Just days after the Sun moved into the (tropical) sign of Cancer, marking the first day of summer in the northern hemisphere, we have the Capricorn Full Moon. In contrast to the Capricorn New Moon of winter, the Full Moon marks long days and the height of the growth season. The peak of the Moon’s light comes within days of the peak of the Sun’s light.
This Moon is a touchpoint for several different cycles. Coming on the heels of the June Summer Solstice, this Moon points back to what we planted in December, at the Winter Solstice, that might be coming to fruition. Similarly, the Capricorn New Moon on January 16th of this year was another seed-planting, and this Full Moon marks closure of that cycle.
As with all Full Moons, this one comes at the mid-point of the monthly lunar cycle, in this case that of the Gemini Moon cycle begun at the New Moon on June 13th. If we set intentions then, we are now seeing our progress or lack there-of.
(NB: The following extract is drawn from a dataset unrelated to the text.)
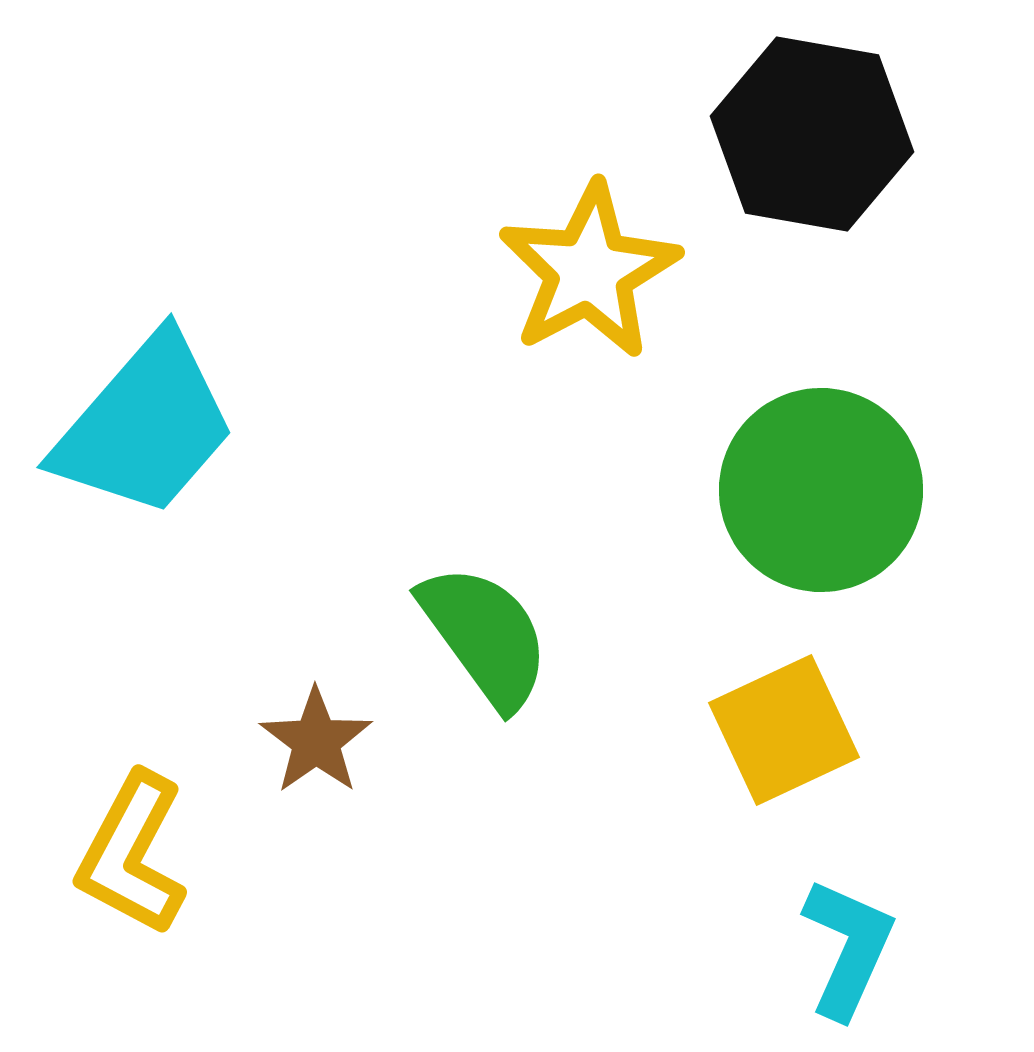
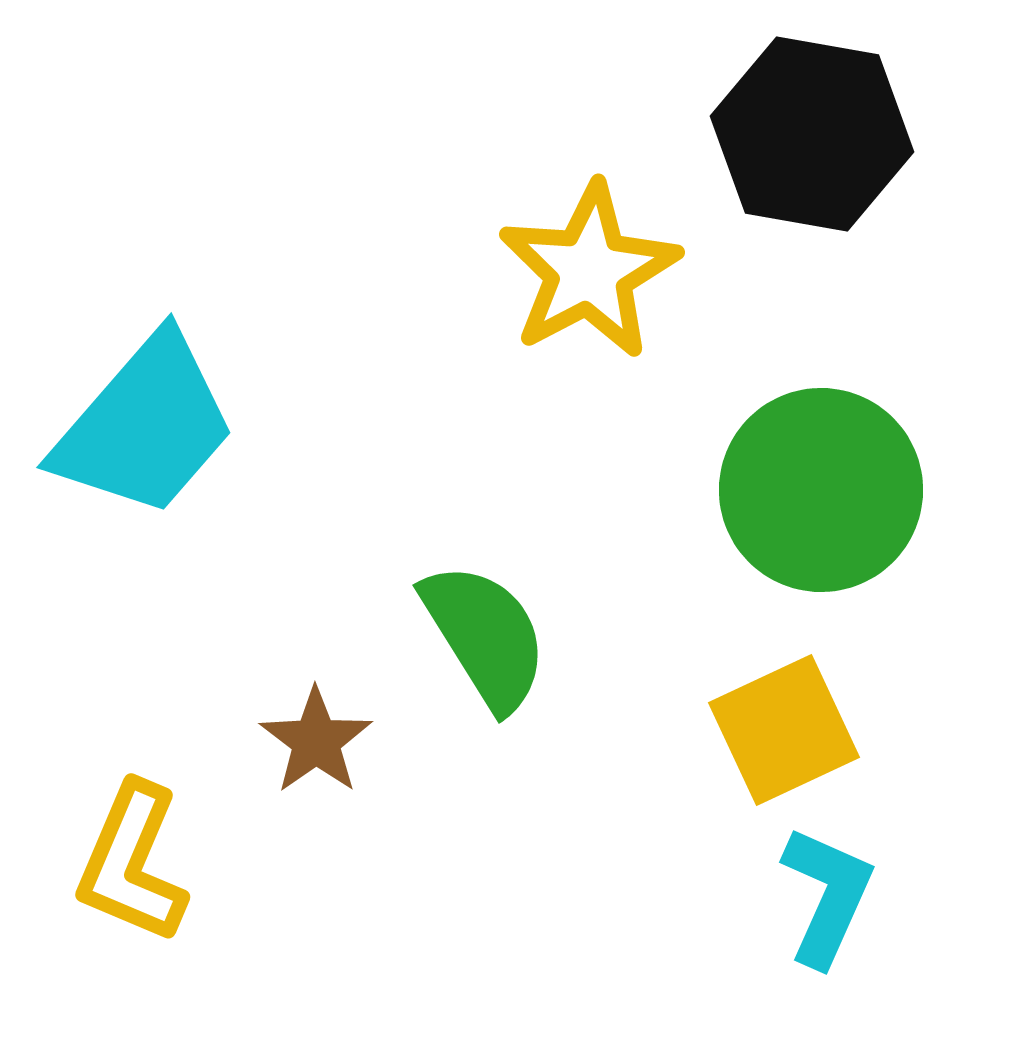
green semicircle: rotated 4 degrees clockwise
yellow L-shape: moved 9 px down; rotated 5 degrees counterclockwise
cyan L-shape: moved 21 px left, 52 px up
This mid-year Moon gives us an opportunity to adjust, release, and refresh what we began on a large scale during the long, cold days of northern hemisphere winter, as well as what was started just two weeks ago. What have we sown, and what are we seeing come into the greatest light of the year?
The Capricorn Full Moon occurs very close to Saturn, ruler of the sign. Their proximity amplifies the potential to feel Saturn’s pressure to move towards our goals and firm up the foundation of our lives. But then there is Mars and its change in direction.
Least often of the planets, Mars goes retrograde (appearing to travel backward through the Zodiac) every two years. The lack of frequency makes its effects even stronger. As of Tuesday, Mars is on a two-month retrograde journey, urging us to slow down and look for strength, courage, desire and willpower deeply within.
With the planet of action in such an introspective mode, and four other planets in retrograde motion, this is a better time for revisiting and redefining our plans rather than starting anew. Mars is in the sign of Aquarius, the water-bearer, which encompasses such themes as belonging and individual freedom, not polar opposites but an integrated state.
We have the opportunity to see for ourselves the planets in action. Mars is at its second-brightest in 60,000 years this month as it comes close to our Earth. Only Venus, currently in her ‘evening star’ phase and also close to the Earth, is brighter. Saturn is also visible, not too far from Mars in the southeastern sky, and Jupiter is another bright spot for some time.